A book and a documentary film—how two projects that bind India and Bangladesh open a window into Southeast Asia’s trans communities and their evolving work, push for rights, and new means to love and live.

- By Upasana Das

Gender Through the Lens: Community, Culture, Conversations

When Bangladeshi photographer Shahria Sharmin travelled to India along with the Bangladeshi hijra community, she realised that the country provided them a greater sense of safety and social acceptance. For anyone who has grown up as part of various Southeast Asian cultures, they would be aware that the hijra community has a deep socio-cultural connect, defined as the ‘third’ gender, intersex, or often those who reject their masculine identity. Recalling how transwomen at one of Bangladesh’s many garment factories were not allowed to wear womenswear as the manager was afraid it would distract others and reduce productivity, Sharmin aimed to document the community’s stories, now collated in the photo book, Call Me Heena (2025).

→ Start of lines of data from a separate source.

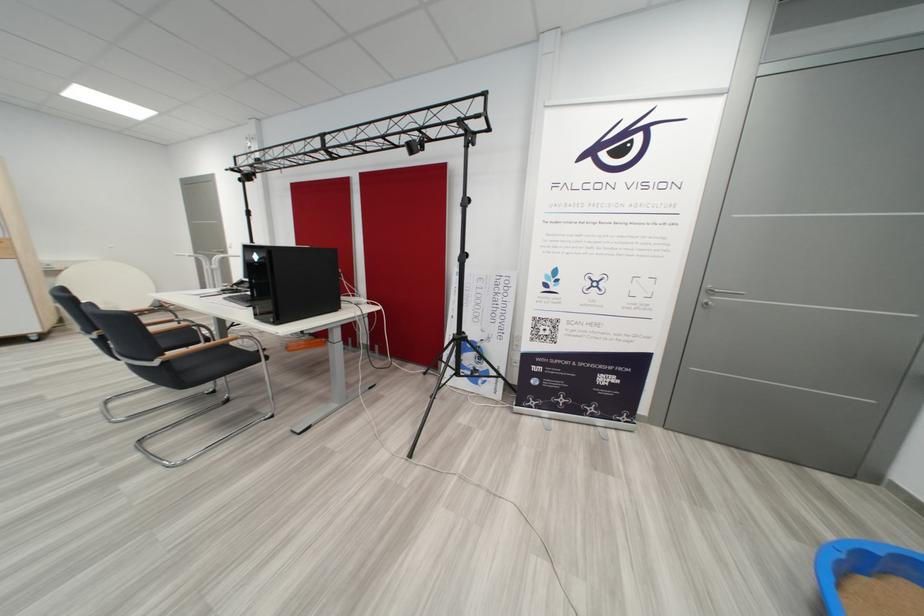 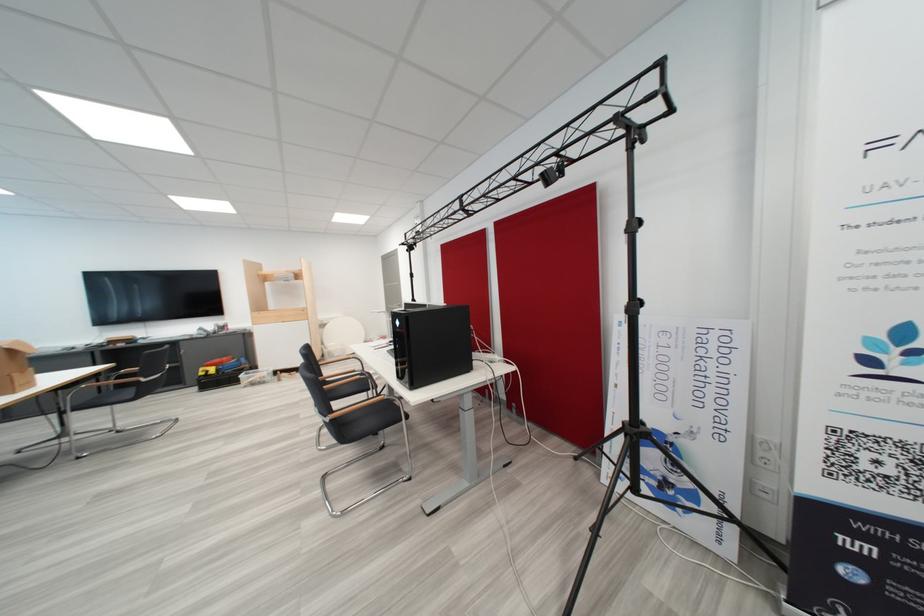 The point at (266,259) is marked in the first image. Where is the corresponding point in the second image?

(407, 325) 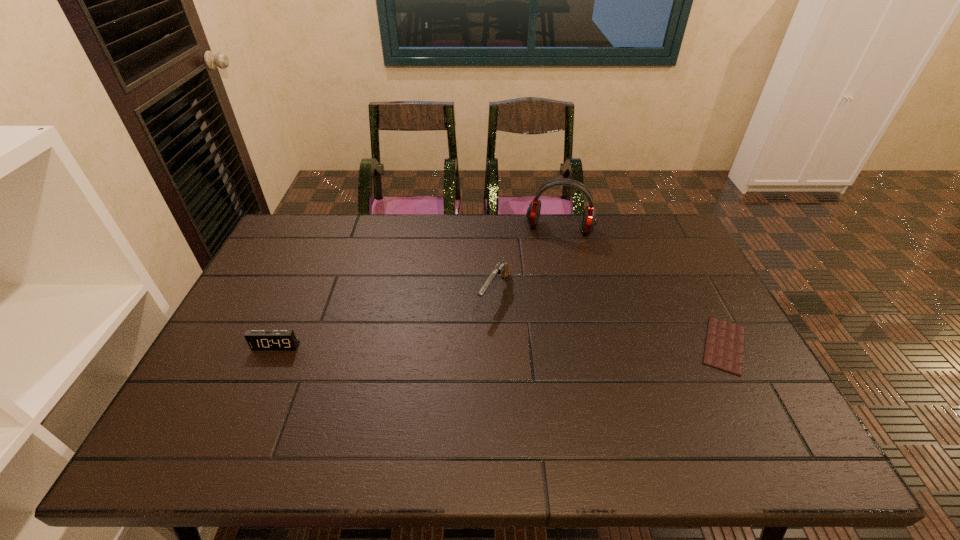 This screenshot has height=540, width=960. Identify the location of vacant space in between the third object from right to left and the second shortest object. (385, 319).

Find the location of a particular element. vacant area between the tallest object and the shortest object is located at coordinates (642, 287).

Locate an element on the screen. object that is the third closest to the second object from left to right is located at coordinates (257, 339).

Locate an element on the screen. This screenshot has height=540, width=960. the third closest object to the tallest object is located at coordinates (257, 339). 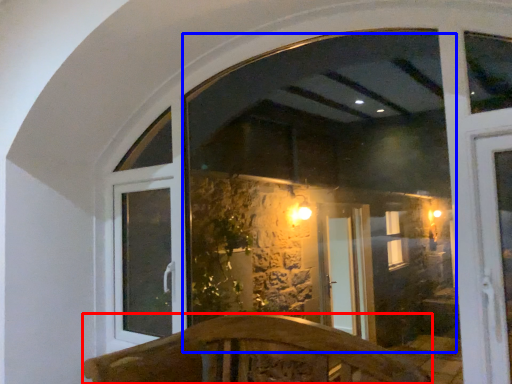 Question: Which of the following is the closest to the observer, furniture (highlighted by a red box) or window screen (highlighted by a blue box)?

Choices:
 (A) furniture
 (B) window screen

Answer: (A) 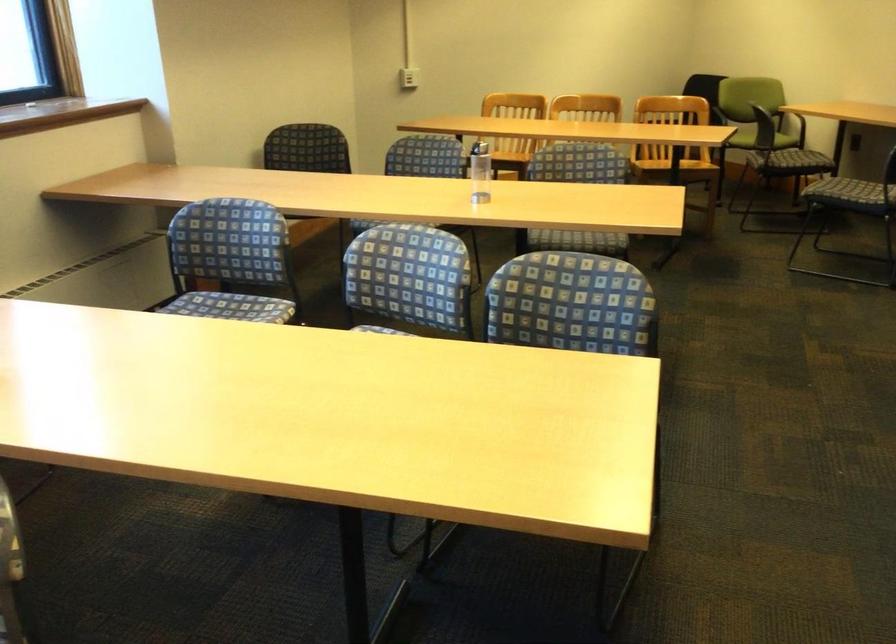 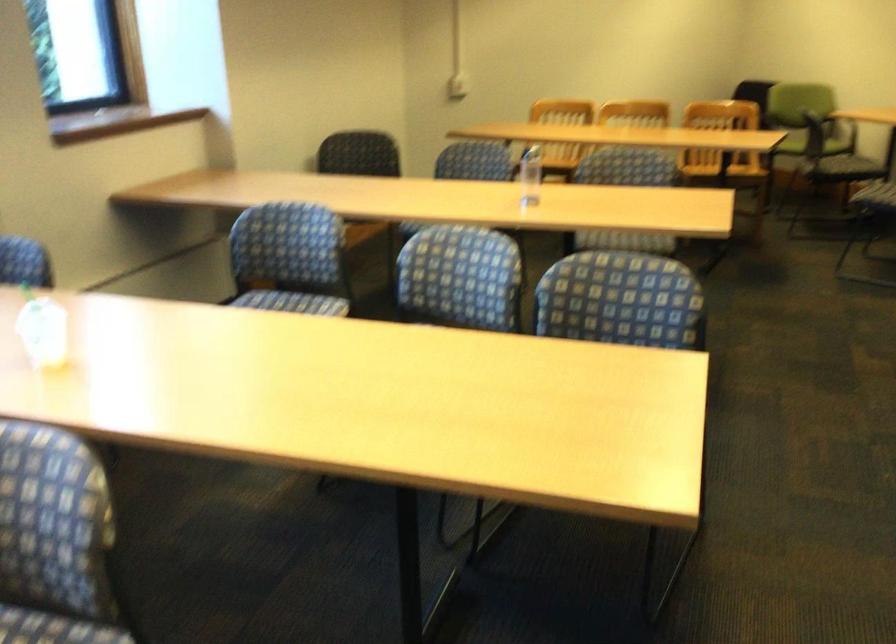 The point at (481, 172) is marked in the first image. Where is the corresponding point in the second image?

(530, 176) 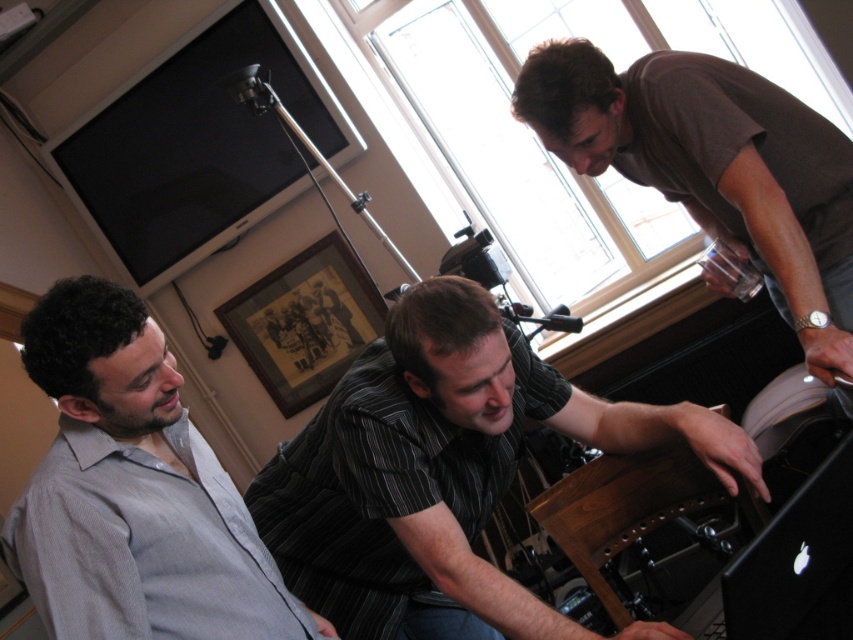 Question: Does brown cotton shirt at upper right have a smaller size compared to black glossy laptop at lower right?

Choices:
 (A) no
 (B) yes

Answer: (A)

Question: Which of the following is the closest to the observer?

Choices:
 (A) (828, 625)
 (B) (613, 412)

Answer: (A)

Question: Does brown cotton shirt at upper right have a lesser width compared to black glossy laptop at lower right?

Choices:
 (A) no
 (B) yes

Answer: (A)

Question: Which object is the closest to the black glossy laptop at lower right?

Choices:
 (A) striped cotton shirt at center
 (B) brown cotton shirt at upper right

Answer: (A)

Question: Estimate the real-world distances between objects in this image. Which object is farther from the striped cotton shirt at center?

Choices:
 (A) gray striped shirt at left
 (B) black glossy laptop at lower right

Answer: (B)

Question: Is striped cotton shirt at center above gray striped shirt at left?

Choices:
 (A) yes
 (B) no

Answer: (A)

Meanwhile, British-Bangladeshi designer and artist Rahemur Rahman, along with British filmmaker Lily Vetch, ventured into documenting the lives of three hijra women in Bangladesh, and it was made into a short film Body of Our Own (2026). Rahman’s film, which premiered at BFI Flare in March, will make its India debut at Kashish Pride Film Festival this June, adding to the dialogue for rights and recognition for legal change, which Rahman wants.

Here, we highlight the details and intricacies of both projects, even more pertinent in the light of the Transgender Persons (Protection of Rights) Amendment Bill 2026, which although recognises the hijra identity, threatens to break apart safe spaces that Bangladeshi immigrant hijra women have created for themselves in India and their support to young trans people. Passed this March, the law mandates a medical certification process for recognition of transgender individuals along with narrowing the definition of the community itself, undermining the process of self-identification.